Litecoin is also one of the most versatile cryptocurrencies on the market; it can be used for a wide range of purposes, including payments, remittances, and even gaming.

So, if you’re looking to invest in cryptocurrency, Litecoin is a good option to consider.

Bitcoin Cash (BCH)

Bitcoin Cash is a fork of Bitcoin that was created in 2017. While Bitcoin Cash shares many similarities with Bitcoin, there are some key differences between the two.

First, Bitcoin Cash has a larger block size, meaning that more transactions can be processed per block. This makes Bitcoin Cash faster and more efficient than Bitcoin.

Second, Bitcoin Cash has lower transaction fees than Bitcoin.
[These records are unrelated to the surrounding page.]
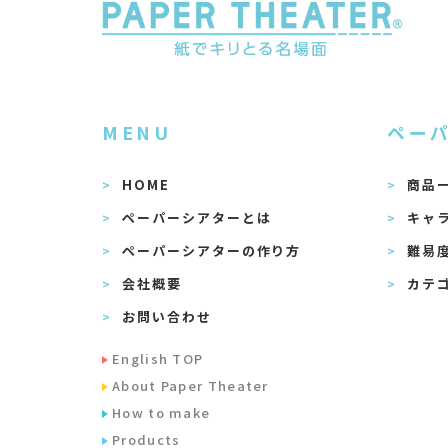
MENU
ペー
HOME
商品
ペーパーシアターとは
キャ
ペーパーシアターの作り方
難易
会社概要
カテ
お問い合わせ
English TOP
About Paper Theater
How to make
Products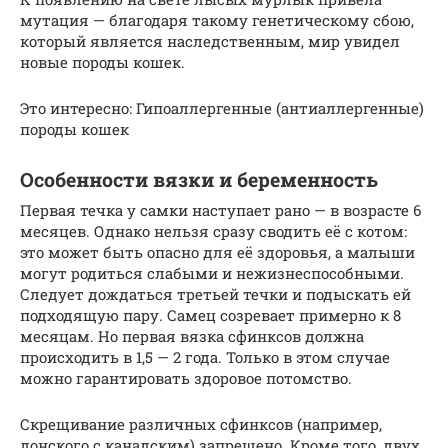
мутация — благодаря такому генетическому сбою,
который является наследственным, мир увидел
новые породы кошек.
Это интересно: Гипоаллергенные (антиаллергенные)
породы кошек
Особенности вязки и беременность
Первая течка у самки наступает рано — в возрасте 6
месяцев. Однако нельзя сразу сводить её с котом:
это может быть опасно для её здоровья, а малыши
могут родиться слабыми и нежизнеспособными.
Следует дождаться третьей течки и подыскать ей
подходящую пару. Самец созревает примерно к 8
месяцам. Но первая вязка сфинксов должна
происходить в 1,5 — 2 года. Только в этом случае
можно гарантировать здоровое потомство.
Скрещивание различных сфинксов (например,
донского с канадским) запрещено. Кроме того, двух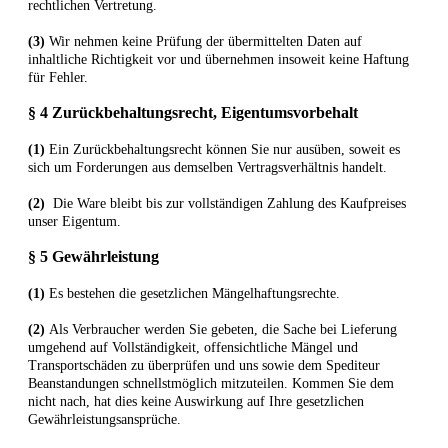
rechtlichen Vertretung.
(3)
Wir nehmen keine Prüfung der übermittelten Daten auf
inhaltliche Richtigkeit vor und übernehmen insoweit keine Haftung
für Fehler.
§ 4 Zurückbehaltungsrecht
, Eigentumsvorbehalt
(1)
Ein Zurückbehaltungsrecht können Sie nur ausüben, soweit es
sich um Forderungen aus demselben Vertragsverhältnis handelt.
(2)
Die Ware bleibt bis zur vollständigen Zahlung des Kaufpreises
unser Eigentum.
§ 5 Gewährleistung
(1)
Es bestehen die gesetzlichen Mängelhaftungsrechte.
(2)
Als Verbraucher werden Sie gebeten, die Sache bei Lieferung
umgehend auf Vollständigkeit, offensichtliche Mängel und
Transportschäden zu überprüfen und uns sowie dem Spediteur
Beanstandungen schnellstmöglich mitzuteilen. Kommen Sie dem
nicht nach, hat dies keine Auswirkung auf Ihre gesetzlichen
Gewährleistungsansprüche.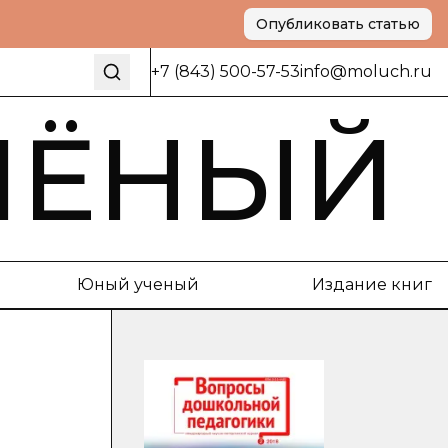
Опубликовать статью
+7 (843) 500-57-53
info@moluch.ru
ЧЁНЫЙ
Юный ученый
Издание книг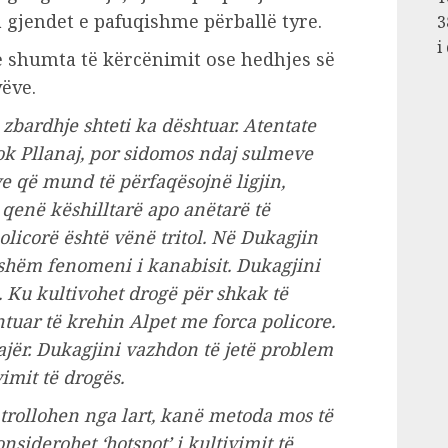
 gjendet e pafuqishme përballë tyre.
3
i
 shumta të kërcënimit ose hedhjes së
vëve.
zbardhje shteti ka dështuar. Atentate
k Pllanaj, por sidomos ndaj sulmeve
ve që mund të përfaqësojnë ligjin,
 qenë këshilltarë apo anëtarë të
olicorë është vënë tritol. Në Dukagjin
qishëm fenomeni i kanabisit. Dukagjini
. Ku kultivohet drogë për shkak të
ntuar të krehin Alpet me forca policore.
ajër. Dukagjini vazhdon të jetë problem
imit të drogës.
ntrollohen nga lart, kanë metoda mos të
nsiderohet ‘hotspot’ i kultivimit të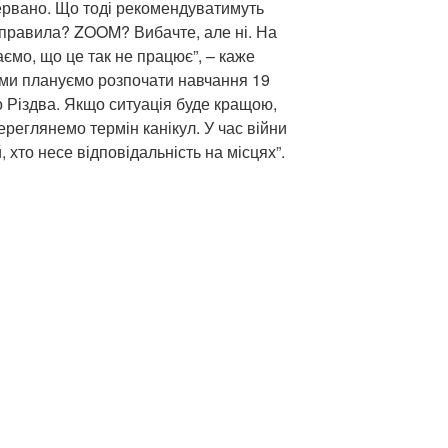
ервано. Що тоді рекомендуватимуть
а правила? ZOOM? Вибачте, але ні. На
аємо, що це так не працює”, – каже
 ми плануємо розпочати навчання 19
 Різдва. Якщо ситуація буде кращою,
ереглянемо термін канікул. У час війни
 хто несе відповідальність на місцях”.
This makes Bitcoin Cash more attractive for small purchases and everyday transactions.

Finally, Bitcoin Cash is more decentralized than Bitcoin; while there are a few large companies that control most of the Bitcoin network, no one company controls the Bitcoin Cash network.

For these reasons, Bitcoin Cash is a good option to consider if you’re looking to invest in cryptocurrency.

So, that’s a brief overview of some of the most popular cryptocurrencies. As you can see, each one has its own unique selling points. So, if you’re looking to invest in cryptocurrency, be sure to do your research and choose the option that’s right for you.


There are many myths about cryptocurrencies that circulate online. However, as we have seen, these myths are mostly false. Cryptocurrencies are not anonymous, they are not used mostly for illegal activities, they are secure, and they have many practical uses.

So, if you have been wondering whether or not cryptocurrencies are worth investing in, the answer is yes. They are a legitimate form of currency with many practical uses. Do your own research and don’t let the myths stop you from investing in this emerging technology.

Disclaimer: Our content is intended to be used for informational purposes only. It is very important to do your own research before making any investment based on your own personal circumstances. You should take independent financial advice from a professional in connection with, or independently research and verify, any information that you find on this article and wish to rely upon, whether for the purpose of making an investment decision or otherwise.